Ярким примером реактуализации кажущихся анахроничными цирковых смыслов в широком гуманитарном контексте служит работа Жана Старобинского «Портрет художника в образе паяца», опубликованная в 1970 году. Исследуя природу «необычного пристрастия, побуждавшего писателей и живописцев XIX века изображать в своих произведениях… акробатов, клоунов и ярмарочную стихию» [Старобинский 2002: 504], автор отмечает, что со времен романтизма шут, акробат и клоун становятся гиперболическими и намеренно искаженными образами, с помощью которых художники все чаще осмысляют собственную судьбу и место искусства в обществе. Фигура клоуна не только амбивалентна и трансгрессивна, она также заключает в себе неисчерпаемый критический потенциал, ресурс негативности, который так легко пустить в дело и конвертировать в критику любого наличного, устоявшегося порядка вещей [Там же: 575—578; Handelman 1998: 236—265].

К 1970 году мир цирка становится объектом публичной критической рефлексии. Достаточно напомнить, что в этом же году выходит художественно-документальный фильм Федерико Феллини «Клоуны» — иронико-ностальгическое исследование умирающего «старого цирка». В фильме цирковые зрители присутствуют только в сценах, воссоздающих классические клоунские антре, тогда как заключительная клоунада с похоронами клоуна разыгрывается даже не при пустом зале, а в пространстве, напоминающем ангар, с несколькими установленными по краям манежа перевернутыми групповыми изображениями «публики». Примечательно, что в одной из сцен фильма появляются Жан Баптист Тьерри и Виктория Чаплин — пионеры «нового цирка» во Франции.

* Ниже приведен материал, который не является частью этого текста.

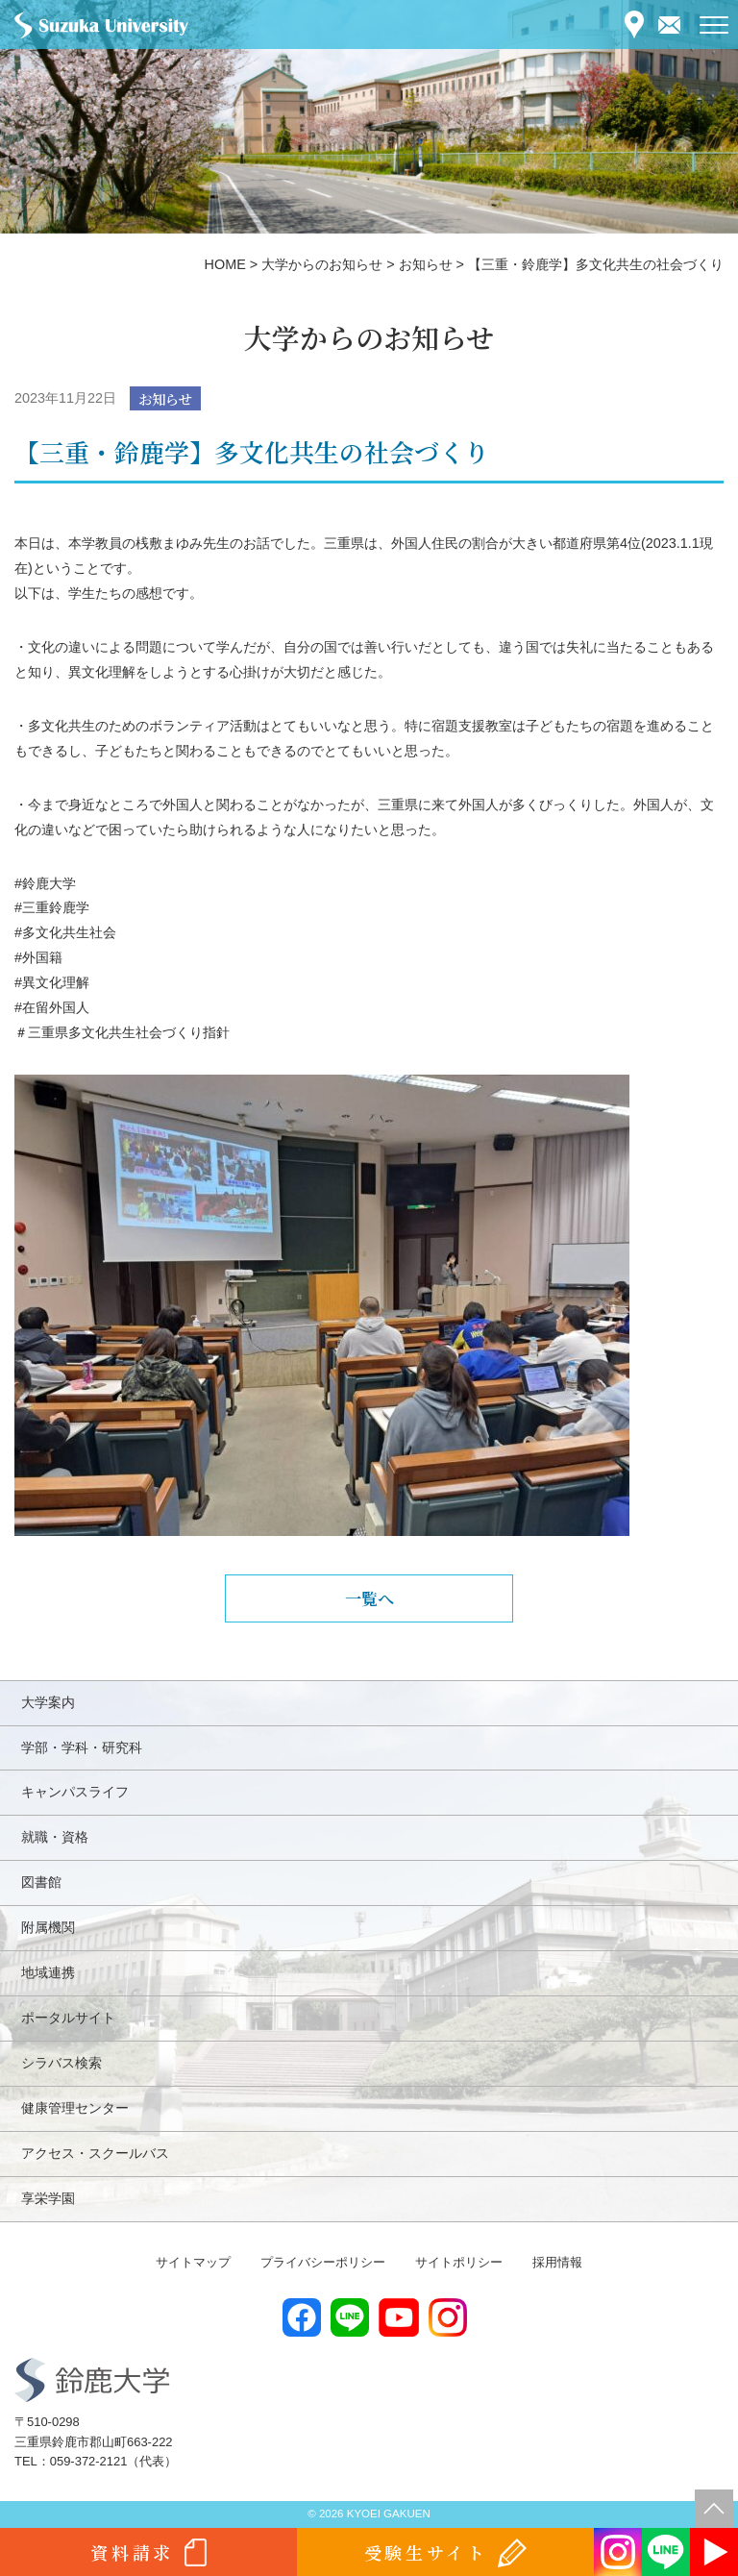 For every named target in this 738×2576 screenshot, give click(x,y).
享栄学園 (48, 2198)
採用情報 (557, 2262)
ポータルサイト (68, 2017)
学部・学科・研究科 (81, 1747)
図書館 (41, 1882)
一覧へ (369, 1598)
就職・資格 (54, 1837)
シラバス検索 (61, 2062)
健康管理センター (75, 2108)
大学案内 (48, 1702)
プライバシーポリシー (322, 2262)
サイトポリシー (459, 2262)
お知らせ (165, 398)
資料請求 (131, 2551)
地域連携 (48, 1972)
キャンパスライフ (75, 1791)
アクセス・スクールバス (95, 2153)
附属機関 (48, 1927)
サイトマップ (193, 2262)
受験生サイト (426, 2551)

Полувеком ранее проблема публики остро встала и перед новым революционным советским цирком, призванным сменить собой старый, буржуазный цирк.

Евгений Кузнецов, первый советский цирковед, в своем хрестоматийном исследовании, впервые опубликованном в издательстве «Academia» в 1931 году [Кузнецов 1971], воссоздает широкую историко-социологическую панораму старого цирка.

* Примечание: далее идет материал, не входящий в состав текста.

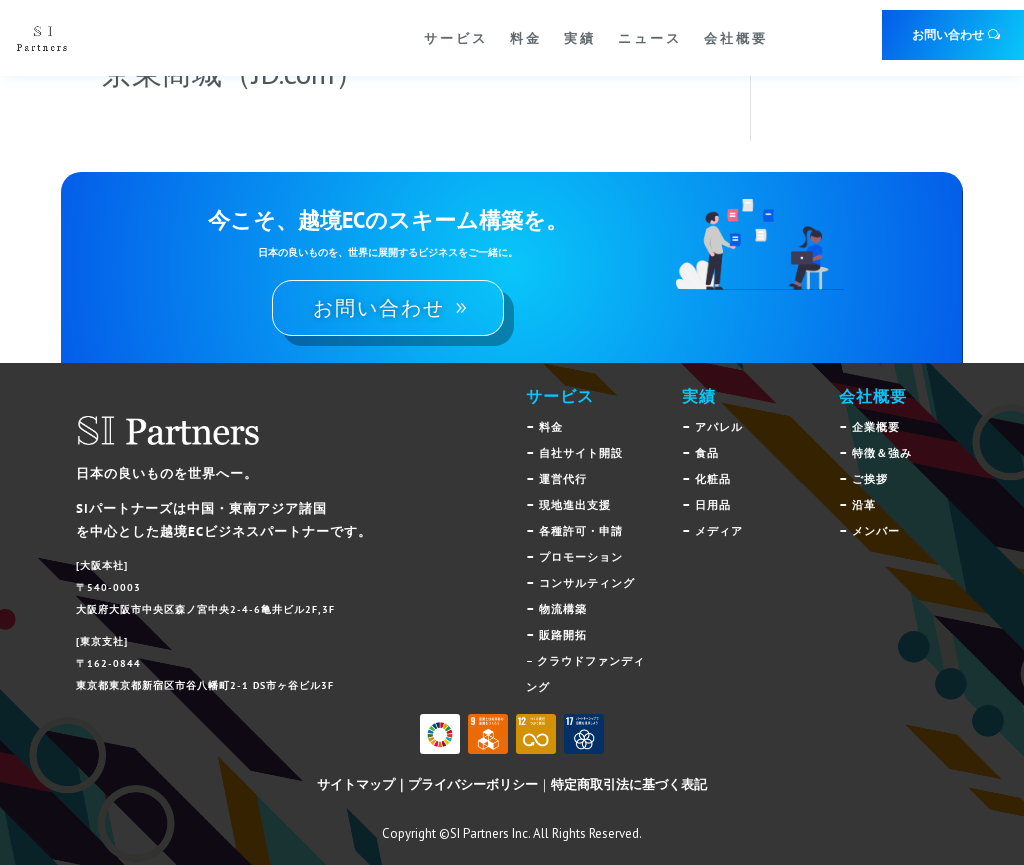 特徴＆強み (882, 453)
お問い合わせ (948, 34)
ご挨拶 (870, 479)
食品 (707, 453)
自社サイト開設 (581, 453)
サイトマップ (356, 784)
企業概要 (876, 427)
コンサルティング (587, 583)
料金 (526, 38)
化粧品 (713, 479)
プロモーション (581, 557)
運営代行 (563, 479)
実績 (580, 38)
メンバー (876, 531)
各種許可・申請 (581, 531)
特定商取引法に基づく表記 (629, 784)
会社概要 (736, 38)
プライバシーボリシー (473, 784)
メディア (719, 531)
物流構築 (563, 609)
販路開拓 (563, 635)
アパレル (719, 427)
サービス (456, 38)
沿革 (864, 505)
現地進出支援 (575, 505)
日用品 (713, 505)
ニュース (650, 38)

Кузнецов отмечает, что первые стационарные конные цирки конца XVIII столетия заполнялись представителями родовой и военной аристократии, питавшими интерес к практическому коневедению. К середине XIX века стационары в крупных европейских столицах начинают ориентироваться на более однородные по своему социальному составу, более демократические городские буржуазные слои. Вторая половина века прошла под знаком стремительной демократизации цирковой публики. Первый русский стационарный цирк — цирк Гаэтано Чинизелли — был открыт в Петербурге в 1877 году. Дешевые места — второй ярус и стоячая галерея — имели отдельный вход с улицы, и само здание было спроектировано так, чтобы зрители верхних мест (мелкая буржуазия, ремесленники, нижние чины) не смогли общаться со зрителями партера и лож (аристократия, крупная и средняя буржуазия, чиновники, офицеры) и, главное, не смогли встретиться с ними в антракте в конюшнях. Московский цирк Альберта Саламонского на Цветном бульваре, открытый в 1880 году, ориентировался, напротив, на разночинную демократическую публику. В то же время зарождавшиеся в русской провинции передвижные цирки, такие, как цирк братьев Никитиных, делали ставку на городские низы.

В 1870-е годы в Европе цирк впервые стал рассматриваться буржуазией как зрелище для детей и подростков. По оценке Кузнецова, в целом буржуазный цирк к концу XIX века тяготеет к чистой развлекательности и зрелищности, к привнесению в манеж элементов развлекательного театра, оперетты, а в начале XX века — эстетики варьете и мюзик-холла:

Цирк в течение всего представления освещается ровным мощным светом, наделяя им в одинаковой мере и исполнителя и зрителя, обнажая себя из конца в конец и рождая в амфитеатре коллективное чувство слитности, тогда как мюзик-холл в течение представления погружается в полутьму, как бы изолирует зрителей друг от друга и пользуется изощреннейшей сценической осветительной аппаратурой [Там же].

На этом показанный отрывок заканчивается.